本発明は、ニンニク、玉葱或いは百合根といった根菜作物を収穫する根菜収穫機に関し、特に根切断部を改良することを特徴とするものである。
圃場から抜き上げられたニンニクなどの根菜作物をこれの葉茎部を挟持搬送することにより略水平状の特定方向へ搬送する搬送装置と、該搬送手段の下側に位置され前記搬送手段に対し上下変位自在となされスプリングの弾力で上方へ引き上げられた根切断装置と、前記搬送装置に対する前記根切断装置の上方変位を制限する変位制限手段とを備えた根菜収穫機の根切断部は知られている(特許文献1参照)。
該根切断部では、搬送装置が根菜作物をその正立姿勢を維持して搬送する過程で、根切断装置が根菜作物の根菜部の下面部から垂れ下がっている根を切り離すように作用する。
特開2004−194601号公報
上記した従来の根菜収穫機の根切断部では、根菜作物の根を正確な位置で切り離すことが重要であることから、収穫される根菜作物の根菜部の大きさに関連して変位制限手段の作用状態を変更操作し、搬送手段に対する根切断装置の上方変位の制限される高さ位置を変化させることが行われる。
しかし、従来の根切断部において、このような処理を行うにはスパナなどの工具を使用することが必要となって、作業者は迅速な対応ができず、面倒な思いをすることが多いのである。
また従来の根切断部においては、根切断装置の保守を簡便に行う上で必ずしも充分ではないのであり、また搬送手段による根菜作物の搬送中に根菜作物の意図しない落下が生じたとき、この落下した根菜作物が根切断装置の狭隘な場所に詰まって根切断装置の切断性能を損ねることがあるのであり、また根切断装置による根切断処理位置の後側に根菜作物から分離された葉茎片や切り離された根などが詰まって根切断装置の機能を低下させるなどの問題もある。
本発明は、上記した諸々の問題点を解消することのできる根菜収穫機の根切断部を提供することを目的とするものである。
上記目的を達成するため、本発明は、次のようなものとなす。
即ち、本発明に係る根菜収穫機の根切断部は、請求項1に記載したように、圃場から抜き上げられたニンニクなどの根菜作物を正立姿勢の状態でその肩部が特定移動軌跡上を略水平な特定方向へ移動するように搬送する搬送装置と、該搬送装置の下側に位置され該搬送装置に対し上下変位自在となされスプリングの弾力で上方へ引き上げられる根切断装置とを備えた根菜収穫機において、前記搬送装置又は前記根切断装置の何れか一方の側から他方の側へ向けた張り出し量を任意に変化され前記根切断装置が前記特定高さ位置に達したときに前記他方の側の固定部材に衝接して前記根切断装置のそれ以上の上方変位を規制するものとした衝接部材と、この衝接部材の前記張り出し量をスプリングの弾力を介して固定化させる操作部材とを具備した変位規制手段を形成され、この際、操作部材がスプリングの弾力に抗する操作力で変位されることにより衝接部材による前記張り出し量の固定状態が解除される構成となされていることを特徴とするものである。
該発明は次のように具体化する。
即ち、請求項2に記載したように、前記根切断装置が前記搬送手段から特定距離以上に下方変位した状態を保持するための下方変位保持機構を設けた構成とする。

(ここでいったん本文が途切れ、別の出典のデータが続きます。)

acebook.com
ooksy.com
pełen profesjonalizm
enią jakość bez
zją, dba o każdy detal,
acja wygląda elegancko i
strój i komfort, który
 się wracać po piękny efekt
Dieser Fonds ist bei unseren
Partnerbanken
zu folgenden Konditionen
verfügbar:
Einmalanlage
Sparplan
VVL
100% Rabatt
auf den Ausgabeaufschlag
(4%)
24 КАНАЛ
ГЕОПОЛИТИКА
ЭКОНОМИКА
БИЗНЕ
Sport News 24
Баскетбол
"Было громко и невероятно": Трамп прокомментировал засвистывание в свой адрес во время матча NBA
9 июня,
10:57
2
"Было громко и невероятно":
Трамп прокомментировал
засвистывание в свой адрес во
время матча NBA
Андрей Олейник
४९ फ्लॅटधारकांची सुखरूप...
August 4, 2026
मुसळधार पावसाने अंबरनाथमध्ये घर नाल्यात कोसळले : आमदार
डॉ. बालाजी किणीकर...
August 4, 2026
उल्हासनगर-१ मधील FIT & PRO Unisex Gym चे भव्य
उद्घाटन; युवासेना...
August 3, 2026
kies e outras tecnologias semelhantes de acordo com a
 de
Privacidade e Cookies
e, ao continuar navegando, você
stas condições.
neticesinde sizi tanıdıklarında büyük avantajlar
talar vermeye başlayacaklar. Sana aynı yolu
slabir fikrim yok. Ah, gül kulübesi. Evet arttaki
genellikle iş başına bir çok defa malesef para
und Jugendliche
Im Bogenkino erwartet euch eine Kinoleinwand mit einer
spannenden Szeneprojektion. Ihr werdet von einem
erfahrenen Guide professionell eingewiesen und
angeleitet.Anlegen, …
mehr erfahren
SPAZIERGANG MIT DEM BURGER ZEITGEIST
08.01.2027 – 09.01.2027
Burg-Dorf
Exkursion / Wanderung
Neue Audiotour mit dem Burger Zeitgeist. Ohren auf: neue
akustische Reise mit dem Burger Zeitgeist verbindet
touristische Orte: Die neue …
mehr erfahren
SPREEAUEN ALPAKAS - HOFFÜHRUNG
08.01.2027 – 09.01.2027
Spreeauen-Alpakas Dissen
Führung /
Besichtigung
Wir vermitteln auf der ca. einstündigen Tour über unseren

また請求項3に記載したように、前記根切断装置が駆動ケースと、該駆動ケースから起立された一対の縦駆動軸と、これら縦駆動軸に固定された一対の円板刃とを具備しており、前記駆動ケースの前側でしかも前記一対の円板刃と前記駆動ケースとの間となる高さ範囲に、根菜作物の根菜部の通過を制限する作物通過制限手段を設けた構成とする。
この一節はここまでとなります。